BEGIN DATA EXCERPTS
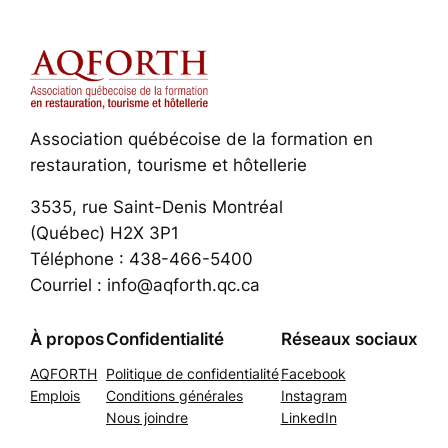
Association québécoise de la formation en
restauration, tourisme et hôtellerie
3535, rue Saint-Denis Montréal
(Québec) H2X 3P1
Téléphone : 438-466-5400
Courriel : info@aqforth.qc.ca
À propos
Confidentialité
Réseaux sociaux
AQFORTH
Politique de confidentialité
Facebook
Emplois
Conditions générales
Instagram
Nous joindre
LinkedIn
END DATA EXCERPTS
EXERCISE PROMPT.
Apart from the pictures, which are to be omitted, every record must be transcribed exactly.

TASK RESPONSE.
Association québécoise de la formation en
restauration, tourisme et hôtellerie
3535, rue Saint-Denis Montréal
(Québec) H2X 3P1
Téléphone : 438-466-5400
Courriel : info@aqforth.qc.ca
À propos
Confidentialité
Réseaux sociaux
AQFORTH
Politique de confidentialité
Facebook
Emplois
Conditions générales
Instagram
Nous joindre
LinkedIn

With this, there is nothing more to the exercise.